Peer-to-Peer Multi-GPU Transpose in CUDA Fortran (Book Excerpt)

CUDA Fortran for Scientists and EngineersThis post is an excerpt from Chapter 4 of the book CUDA Fortran for Scientists and Engineers, by Gregory Ruetsch and Massimiliano Fatica. In this excerpt we extend the matrix transpose example from a previous post to operate on a matrix that is distributed across multiple GPUs. The data layout is shown in Figure 1 for an nx × ny = 1024 × 768 element matrix that is distributed amongst four devices. Each device contains a horizontal slice of the input matrix shown in the figure, as well as a horizontal slice of the output matrix.

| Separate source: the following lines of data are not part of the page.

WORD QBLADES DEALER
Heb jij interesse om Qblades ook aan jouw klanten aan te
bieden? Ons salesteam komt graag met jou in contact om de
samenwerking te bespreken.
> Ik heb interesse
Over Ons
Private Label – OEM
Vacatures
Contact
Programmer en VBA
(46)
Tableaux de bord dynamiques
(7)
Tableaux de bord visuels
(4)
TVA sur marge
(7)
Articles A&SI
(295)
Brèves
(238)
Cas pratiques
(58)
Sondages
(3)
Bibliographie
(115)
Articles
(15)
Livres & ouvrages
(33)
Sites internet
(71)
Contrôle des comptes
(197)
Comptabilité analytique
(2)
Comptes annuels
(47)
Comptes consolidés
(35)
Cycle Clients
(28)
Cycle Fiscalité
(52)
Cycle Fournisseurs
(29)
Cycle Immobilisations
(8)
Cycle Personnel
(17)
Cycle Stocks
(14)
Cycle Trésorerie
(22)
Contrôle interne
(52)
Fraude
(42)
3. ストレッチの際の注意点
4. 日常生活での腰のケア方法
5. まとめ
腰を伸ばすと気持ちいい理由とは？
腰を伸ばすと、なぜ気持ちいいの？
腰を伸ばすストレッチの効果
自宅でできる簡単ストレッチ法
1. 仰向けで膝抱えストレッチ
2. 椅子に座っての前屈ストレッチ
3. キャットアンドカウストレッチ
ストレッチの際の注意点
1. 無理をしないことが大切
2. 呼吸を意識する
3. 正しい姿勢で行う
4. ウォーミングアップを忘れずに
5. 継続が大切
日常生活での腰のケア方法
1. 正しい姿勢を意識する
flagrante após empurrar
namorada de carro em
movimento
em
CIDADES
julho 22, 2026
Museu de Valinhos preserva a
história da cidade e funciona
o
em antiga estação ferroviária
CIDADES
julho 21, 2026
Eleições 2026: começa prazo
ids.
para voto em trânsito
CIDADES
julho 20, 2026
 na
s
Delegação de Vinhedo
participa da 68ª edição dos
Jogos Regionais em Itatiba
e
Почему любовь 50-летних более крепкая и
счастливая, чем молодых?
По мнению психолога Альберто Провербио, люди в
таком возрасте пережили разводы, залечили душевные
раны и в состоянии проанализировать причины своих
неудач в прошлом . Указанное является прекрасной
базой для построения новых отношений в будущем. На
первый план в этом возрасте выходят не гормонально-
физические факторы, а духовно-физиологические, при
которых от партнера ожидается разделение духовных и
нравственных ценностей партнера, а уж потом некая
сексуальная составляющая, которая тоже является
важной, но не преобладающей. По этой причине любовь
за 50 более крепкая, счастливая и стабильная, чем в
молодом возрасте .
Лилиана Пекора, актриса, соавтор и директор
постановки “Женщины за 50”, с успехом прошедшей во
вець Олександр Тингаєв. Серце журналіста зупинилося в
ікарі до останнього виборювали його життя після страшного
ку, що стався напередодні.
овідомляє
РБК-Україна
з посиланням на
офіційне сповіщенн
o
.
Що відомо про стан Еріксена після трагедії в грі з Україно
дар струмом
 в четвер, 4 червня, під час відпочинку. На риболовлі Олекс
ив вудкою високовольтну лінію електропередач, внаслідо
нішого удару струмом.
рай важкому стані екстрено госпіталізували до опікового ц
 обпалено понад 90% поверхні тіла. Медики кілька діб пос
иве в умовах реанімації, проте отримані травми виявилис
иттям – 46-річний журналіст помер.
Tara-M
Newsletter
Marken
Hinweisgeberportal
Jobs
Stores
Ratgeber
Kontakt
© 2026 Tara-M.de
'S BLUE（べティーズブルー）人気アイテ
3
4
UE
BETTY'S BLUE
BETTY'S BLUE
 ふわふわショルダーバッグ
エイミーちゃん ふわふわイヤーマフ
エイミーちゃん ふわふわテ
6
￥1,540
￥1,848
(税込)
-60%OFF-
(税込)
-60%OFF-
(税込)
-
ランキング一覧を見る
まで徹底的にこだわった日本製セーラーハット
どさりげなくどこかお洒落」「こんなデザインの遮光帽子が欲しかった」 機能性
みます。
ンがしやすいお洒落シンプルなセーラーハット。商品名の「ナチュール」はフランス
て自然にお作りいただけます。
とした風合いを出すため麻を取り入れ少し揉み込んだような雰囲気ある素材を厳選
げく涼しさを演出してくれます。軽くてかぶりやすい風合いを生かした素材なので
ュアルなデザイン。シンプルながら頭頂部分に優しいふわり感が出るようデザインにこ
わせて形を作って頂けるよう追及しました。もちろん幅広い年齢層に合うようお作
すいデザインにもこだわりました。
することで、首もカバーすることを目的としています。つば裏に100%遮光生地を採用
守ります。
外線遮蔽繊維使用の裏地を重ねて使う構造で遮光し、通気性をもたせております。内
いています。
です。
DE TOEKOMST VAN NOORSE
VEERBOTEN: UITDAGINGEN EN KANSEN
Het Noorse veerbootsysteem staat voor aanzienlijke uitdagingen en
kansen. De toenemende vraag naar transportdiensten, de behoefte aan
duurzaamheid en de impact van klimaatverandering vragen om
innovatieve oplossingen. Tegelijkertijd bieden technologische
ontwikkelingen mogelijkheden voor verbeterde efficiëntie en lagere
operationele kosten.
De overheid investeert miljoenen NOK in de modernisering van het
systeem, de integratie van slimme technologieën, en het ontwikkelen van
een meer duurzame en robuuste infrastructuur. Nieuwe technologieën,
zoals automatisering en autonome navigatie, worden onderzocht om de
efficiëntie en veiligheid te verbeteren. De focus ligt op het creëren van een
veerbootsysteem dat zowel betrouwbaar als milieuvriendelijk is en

These input matrix slices of 1024 × 192 elements are divided into four tiles containing 256 × 192 elements each, which are referred to as p2pTile in the code. As the name indicates, the p2pTiles are used for peer-to-peer transfers. After a p2pTile has been transferred to the appropriate device if necessary (tiles on the block diagonal do not need to be transferred as the input and output tiles are on the same device), a CUDA transpose kernel launch transposes the elements within the p2pTile using thread blocks that process smaller tiles of 32 × 32 elements.

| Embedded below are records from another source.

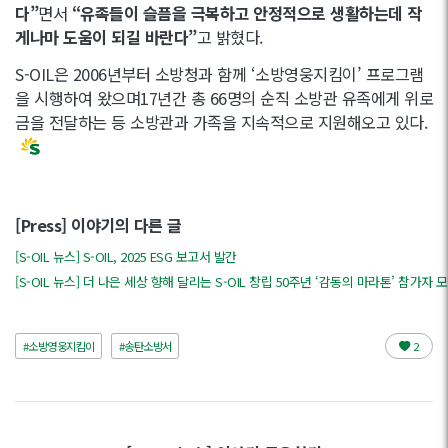
다”
면서
“유족들이 슬픔을 극복하고 안정적으로 생활하는데 작
게나마 도움이 되길 바란다”
고 밝혔다.
S-OIL은 2006년부터 소방청과 함께 ‘소방영웅지킴이’ 프로그램
을 시행하여 왔으며17년간 총 66명의 순직 소방관 유족에게 위로
금을 전달하는 등 소방관과 가족을 지속적으로 지원해오고 있다.
[Press] 이야기의 다른 글
[S-OIL 뉴스] S-OIL, 2025 ESG 보고서 발간
[S-OIL 뉴스] 더 나은 세상 향해 달리는 S-OIL 창립 50주년 ‘감동의 마라톤’ 참가자 
#소방영웅지킴이
#송탄소방서
2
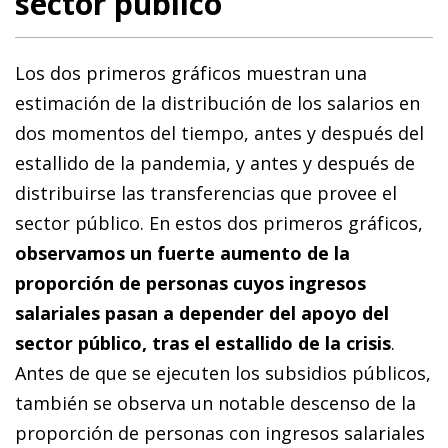
sector público
Los dos primeros gráficos muestran una
estimación de la distribución de los salarios en
dos momentos del tiempo, antes y después del
estallido de la pandemia, y antes y después de
distribuirse las transferencias que provee el
sector público. En estos dos primeros gráficos,
observamos un fuerte aumento de la
proporción de personas cuyos ingresos
salariales pasan a depender del apoyo del
sector público, tras el estallido de la crisis
.
Antes de que se ejecuten los subsidios públicos,
también se observa un notable descenso de la
proporción de personas con ingresos salariales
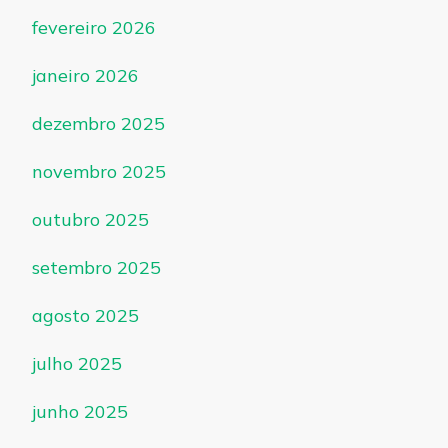
fevereiro 2026
janeiro 2026
dezembro 2025
novembro 2025
outubro 2025
setembro 2025
agosto 2025
julho 2025
junho 2025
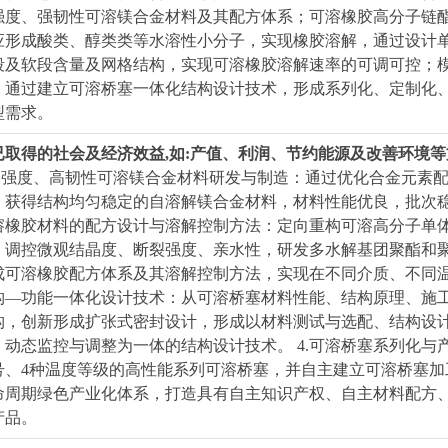
强度、强韧性可溶镁合金材料及其配方体系；可溶橡胶高分子链
应形成酸类、醇类类等水溶性小分子，实现橡胶溶解，通过设计
段及软段含量及网格结构，实现可溶橡胶溶解速率的可调可控；
，通过建立可溶桥塞一体化结构设计技术，形成系列化、定制化
型需求。
. 已取得的社会及经济效益,如:产值、利润、节约能源及改善环境
.高强度、高韧性可溶镁合金材料研发与制造：通过优化合金元素
，获得结构均匀稳定的自溶解镁合金材料，材料性能优良，批次稳
溶橡胶材料的配方设计与溶解控制方法：定向重构可溶高分子单
，调控微观结晶度、断裂强度、亲水性，研发多水解基团聚酯和
成可溶橡胶配方体系及其溶解控制方法，实现在不同介质、不同温
构—功能一体化设计技术：从可溶桥塞材料性能、结构原理、施
构，创新形成扩张式密封设计，形成以材料测试与选配、结构设
、动态监控与调整为一体的结构设计技术。 4.可溶桥塞系列化与
号、4种温度等级的高性能系列可溶桥塞，并自主建立可溶桥塞
命周期绿色产业化体系，打造具有自主知识产权、自主材料配方
产品。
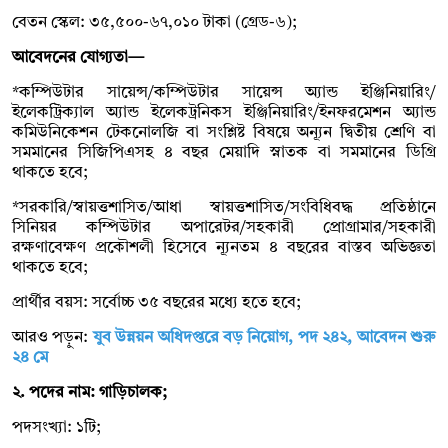
বেতন স্কেল: ৩৫,৫০০-৬৭,০১০ টাকা (গ্রেড-৬);
আবেদনের যোগ্যতা—
*কম্পিউটার সায়েন্স/কম্পিউটার সায়েন্স অ্যান্ড ইঞ্জিনিয়ারিং/
ইলেকট্রিক্যাল অ্যান্ড ইলেকট্রনিকস ইঞ্জিনিয়ারিং/ইনফরমেশন অ্যান্ড
কমিউনিকেশন টেকনোলজি বা সংশ্লিষ্ট বিষয়ে অন্যূন দ্বিতীয় শ্রেণি বা
সমমানের সিজিপিএসহ ৪ বছর মেয়াদি স্নাতক বা সমমানের ডিগ্রি
থাকতে হবে;
*সরকারি/স্বায়ত্তশাসিত/আধা স্বায়ত্তশাসিত/সংবিধিবদ্ধ প্রতিষ্ঠানে
সিনিয়র কম্পিউটার অপারেটর/সহকারী প্রোগ্রামার/সহকারী
রক্ষণাবেক্ষণ প্রকৌশলী হিসেবে ন্যূনতম ৪ বছরের বাস্তব অভিজ্ঞতা
থাকতে হবে;
প্রার্থীর বয়স: সর্বোচ্চ ৩৫ বছরের মধ্যে হতে হবে;
আরও পড়ুন:
যুব উন্নয়ন অধিদপ্তরে বড় নিয়োগ, পদ ২৪২, আবেদন শুরু
২৪ মে
২. পদের নাম: গাড়িচালক;
পদসংখ্যা: ১টি;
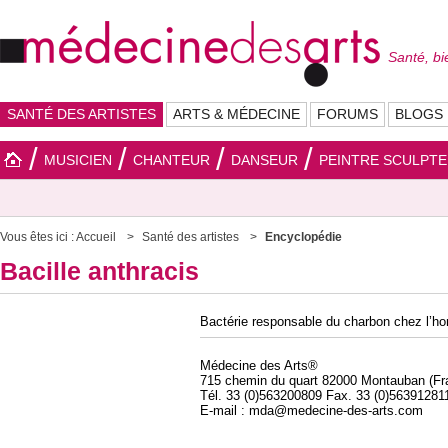
Santé, bi
SANTÉ DES ARTISTES
ARTS & MÉDECINE
FORUMS
BLOGS
MUSICIEN
CHANTEUR
DANSEUR
PEINTRE SCULPT
Vous êtes ici :
Accueil
Santé des artistes
Encyclopédie
Bacille anthracis
Bactérie responsable du charbon chez l’h
Médecine des Arts®
715 chemin du quart 82000 Montauban (Fr
Tél. 33 (0)563200809 Fax. 33 (0)56391281
E-mail : mda@medecine-des-arts.com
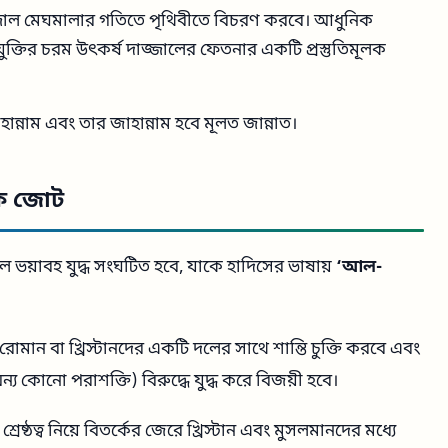
জাল মেঘমালার গতিতে পৃথিবীতে বিচরণ করবে। আধুনিক
 প্রযুক্তির চরম উৎকর্ষ দাজ্জালের ফেতনার একটি প্রস্তুতিমূলক
ান্নাম এবং তার জাহান্নাম হবে মূলত জান্নাত।
তিক জোট
ভয়াবহ যুদ্ধ সংঘটিত হবে, যাকে হাদিসের ভাষায়
‘আল-
োমান বা খ্রিস্টানদের একটি দলের সাথে শান্তি চুক্তি করবে এবং
ন্য কোনো পরাশক্তি) বিরুদ্ধে যুদ্ধ করে বিজয়ী হবে।
 শ্রেষ্ঠত্ব নিয়ে বিতর্কের জেরে খ্রিস্টান এবং মুসলমানদের মধ্যে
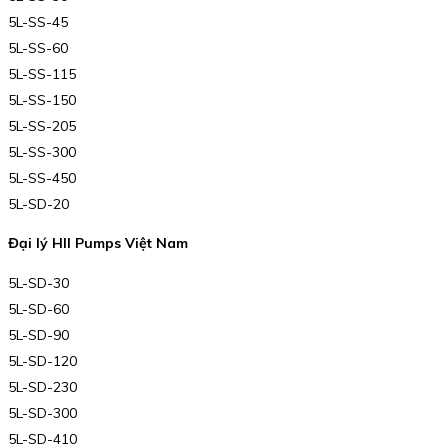
5L-SS-45
5L-SS-60
5L-SS-115
5L-SS-150
5L-SS-205
5L-SS-300
5L-SS-450
5L-SD-20
Đại lý HII Pumps Việt Nam
5L-SD-30
5L-SD-60
5L-SD-90
5L-SD-120
5L-SD-230
5L-SD-300
5L-SD-410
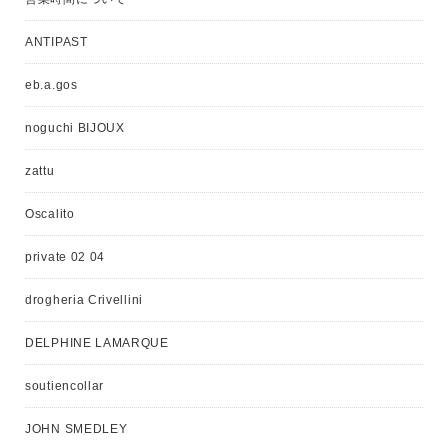
ANTIPAST
eb.a.gos
noguchi BIJOUX
zattu
Oscalito
private 02 04
drogheria Crivellini
DELPHINE LAMARQUE
soutiencollar
JOHN SMEDLEY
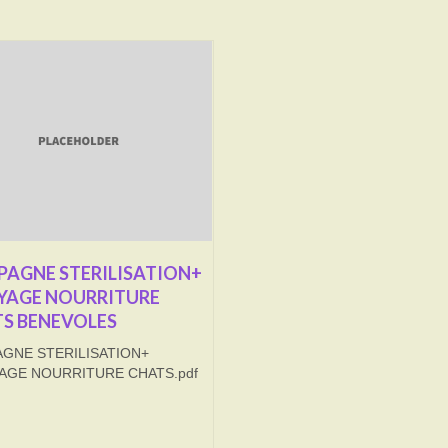
AGNE STERILISATION+
YAGE NOURRITURE
S BENEVOLES
GNE STERILISATION+
AGE NOURRITURE CHATS.pdf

Device data layout for peer-to-peer transpose with a nx x ny = 1024 x 768 matrix on four devices. Each device holds a 1024 x 192 horizontal slice of input matrix (as well as a 768 x 256 horizontal slice of the output matrix). Each slice of the input matrix is broken into four tiles of 256 x 192 elements, which are used for  peer-to-peer transfers. The CUDA kernel transposes this tile using 48 thread blocks, each of which processes a 32 x 32 tile.
Device data layout for peer-to-peer transpose with a nx x ny = 1024 x 768 matrix on four devices. Each device holds a 1024 x 192 horizontal slice of input matrix (as well as a 768 x 256 horizontal slice of the output matrix). Each slice of the input matrix is broken into four tiles of 256 x 192 elements, which are used for peer-to-peer transfers. The CUDA kernel transposes this tile using 48 thread blocks, each of which processes a 32 x 32 tile.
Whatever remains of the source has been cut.